The Henry Institute, established in 1998, takes its name in honor of the life and work of Carl F. H. Henry, who is widely regarded as the most important 20th century evangelical theologian.
As noted in the brand-new website, the Henry Institute was led for years by Dr. Russell Moore, then the Dean of the School of Theology at SBTS and now the President of the Ethics & Religious Liberty Commission of the Southern Baptist Convention. Moore knew Henry and worked closely with him to found the Henry Institute in 1998. I’m honored to follow Dr. Moore in this role.

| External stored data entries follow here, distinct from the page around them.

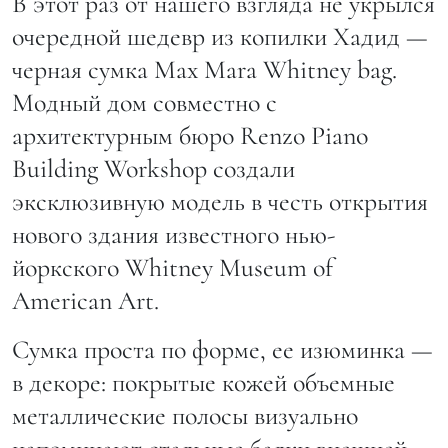
В этот раз от нашего взгляда не укрылся
очередной шедевр из копилки Хадид —
черная сумка Max Mara Whitney bag.
Модный дом совместно с
архитектурным бюро Renzo Piano
Building Workshop создали
эксклюзивную модель в честь открытия
нового здания известного нью-
йоркского Whitney Museum of
American Art.
Сумка проста по форме, ее изюминка —
в декоре: покрытые кожей объемные
металлические полосы визуально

I’ve learned a great deal from Mohler, who learned a great deal from Henry, and so I’m thrilled to serve in this role. I was for a time fellow church members with Henry. During my pastoral internship under Dr. Mark Dever at Capitol Hill Baptist Church in 2003, Carl and Helga Henry were watchcare members while I was a regular member. I thus never got to meet Henry (as Moore, Greg Thornbury, and others did), but I was a fellow CHBC member. Dever, of course, was recruited to the historic Capitol Hill congregation by Henry.
(I should also note that this is the second Henry-related center I’ve worked for. I had three great years as Managing Director of the Carl F. H. Henry Center for Theological Understanding at Trinity Evangelical Divinity School, working under Douglas Sweeney. One way or another, Henry can’t seem to get rid of me!)
I do hope that folks will profit from the renewed work of the Henry Institute. We’ve got much to do in terms of engaging both the church and the culture with the gospel and the body of ethics and doctrine it produces. For my part, I hope to emulate Henry in some small way by carrying out this mission with humility, gospel passion, and a genuine love for the church and those outside of it. It’s my hope that we can assist and equip congregations to think well and minister more faithfully in our turbulent but exciting times. Henry lived and worked with a sense that the kingdom really and truly would advance despite the encroachment of darkness. I want to do the same, and to encourage others to serve Christ with great confidence and hope.